The nominees are sent by SUNY New Paltz to the State University of New York Honorary Committee. This is when they consider the nominees’ achievements; whether they be in speaking, service, financial contributions, or a host of other fields of accomplishments.
“They let us know if we can extend the dedication to the candidates,” Winters added. “We then present a formal invitation, and from there, the Board [of Trustees] votes on the nominees.”
The first individual being honored is alumna Janus Adams ‘67. Adams is an Emmy-Award winning journalist, entrepreneur, historian, musician and speaker. She is also a bestselling author of 11 books. Her most recent release, titled “Sediddy: Attitude, Gratitude, and Seeing Red,” is the first-ever collection of writing on her life. Adams majored in theatre during her time at SUNY New Paltz.
Among her accolades, Adams was the first National Arts Correspondent for the National Public Radio (NPR). Adams has hosted her own television and radio shows and has appeared as a guest on networks such as ABC, Fox News, CNN, CBS, and NBC. Adams has also written columns, articles, and essays for Newsday, USA Today and The Huffington Post.
“Janus has spent her life and career immersed in culture and history,” Winters said.
To add to her host of career achievements, Adams has spent her career acting as a fierce advocate for civil rights, human rightsand social justice. [She has been a pioneer of programming which is African American and women issue-oriented.]
Adams visited campus last fall to give a Distinguished Speaker Series address entitled “Know When to Leave the Plantation,” which chronicled a variety of experiences. She reconciled her personal history as a black woman growing up in America with her attempts to heal. Adams recently returned in February to give an encore of the talk.
Besides being a Distinguished Speaker, Adams also spoke at the fourth year of the SUNY New Paltz Women’s Leadership Summit, where, she provided guidance to students– female and male.
“Her 30+ years of success and work on Civil Rights is extraordinary and worthy of this award,” Winters said.
Adams will speak at the Saturday May. 19 commencement ceremonies, which will graduate students of the College of Liberal Arts and Sciences.
The second individual who will be awarded an Honorary Degree is James Ottaway Jr; a journalist, newspaper executive and philanthropist.
Ottaway was a reporter and later carried on the legacy of his father, James Ottaway Sr. by becoming a chairman and chief financial officer of Ottaway Newspapers. The company was made a newspaper subsidiary of Dow Jones & Company in 1970. He oversaw 20 national newspapers, including the local Times Herald Record.

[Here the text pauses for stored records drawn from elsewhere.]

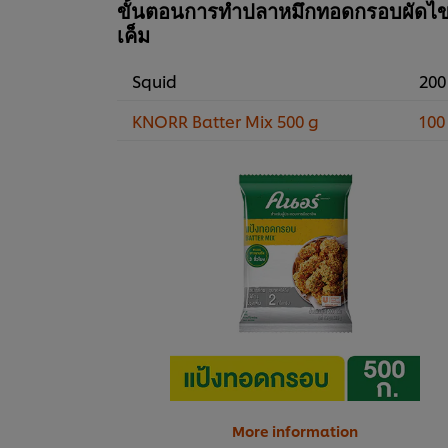
ขั้นตอนการทำปลาหมึกทอดกรอบผัดไข
เค็ม
Squid
200
KNORR Batter Mix 500 g
100
More information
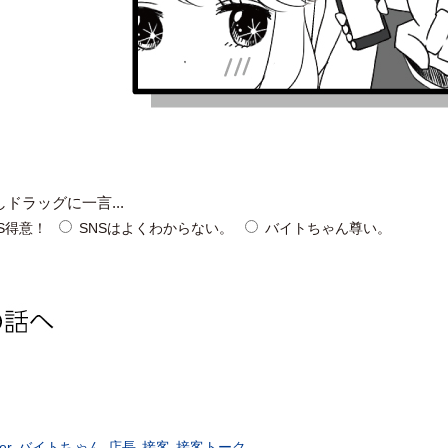
ドラッグに一言...
S得意！
SNSはよくわからない。
バイトちゃん尊い。
ter
,
バイトちゃん
,
店長
,
接客
,
接客トーク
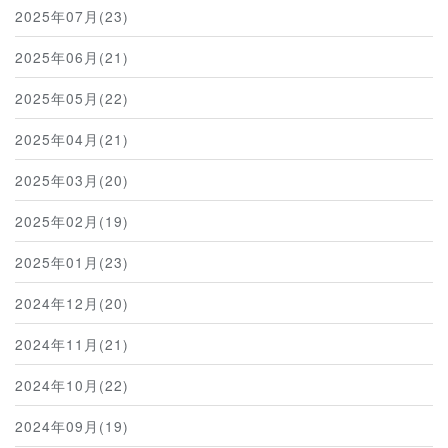
2025年07月(23)
2025年06月(21)
2025年05月(22)
2025年04月(21)
2025年03月(20)
2025年02月(19)
2025年01月(23)
2024年12月(20)
2024年11月(21)
2024年10月(22)
2024年09月(19)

Ottaway also served as Director of Dow Jones & Co. Inc., from 1987 to April 2006, and then became senior vice president and president of the International and Magazine divisions.
Although he did not attend SUNY New Paltz, he has been a longtime friend of the College. New Paltz is his hometown, and he holds an affinity for the university.

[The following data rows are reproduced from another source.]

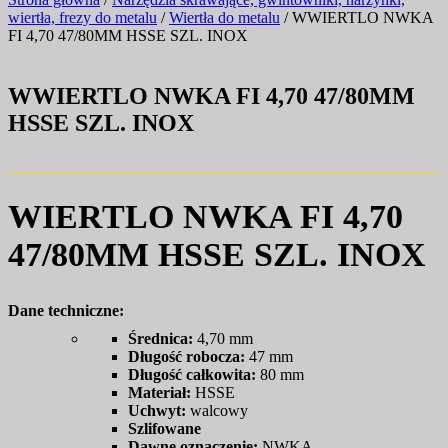
wiertła, frezy do metalu
/
Wiertła do metalu
/ WWIERTLO NWKA
FI 4,70 47/80MM HSSE SZL. INOX
WWIERTLO NWKA FI 4,70 47/80MM
HSSE SZL. INOX
WIERTLO NWKA FI 4,70
47/80MM HSSE SZL. INOX
Dane techniczne:
Średnica:
4,70 mm
Długość robocza:
47 mm
Długość całkowita:
80 mm
Materiał:
HSSE
Uchwyt:
walcowy
Szlifowane
Dawne oznaczenie:
NWKA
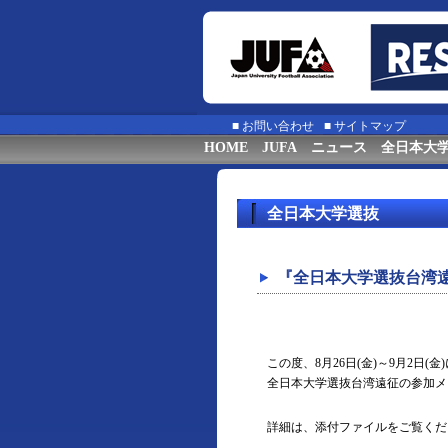
■
お問い合わせ
■
サイトマップ
HOME
JUFA
ニュース
全日本大
全日本大学選抜
『全日本大学選抜台湾
この度、8月26日(金)～9月2日(
全日本大学選抜台湾遠征の参加メ
詳細は、添付ファイルをご覧くだ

Ottaway referred to New Paltz as his “hometown’s state university,” in a press release on the SUNY New Paltz website.
He attended the Philips Exeter Academy and Yale University.
In 2000, Ottaway and his wife, New Paltz alumna Mary Ottaway ‘70, established the James H. Ottaway Sr. Visiting Professorship, which invites one established journalist to teach each spring. It is SUNY New Paltz’s first and only endowed professorship in journalism.
“It invites all sorts of visiting journalists– those who are distinguished, or at the pinnacle of their profession,” Winter remarked of the professorship.
Besides the professorship, Ottaway and his wife have been generous patrons of the Arts at SUNY New Paltz. They have dedicated time, support and a catalog endowment to the expansion of galleries at the Samuel Dorsky Museum of Art.
Their philanthropy and service have supported local professional and civic organizations, which includes the Wallkill Valley Land Trust and Mohonk Preserve.
Ottaway Jr. will speak on Sunday. May 20, when the students of the School of Business will receive their diplomas.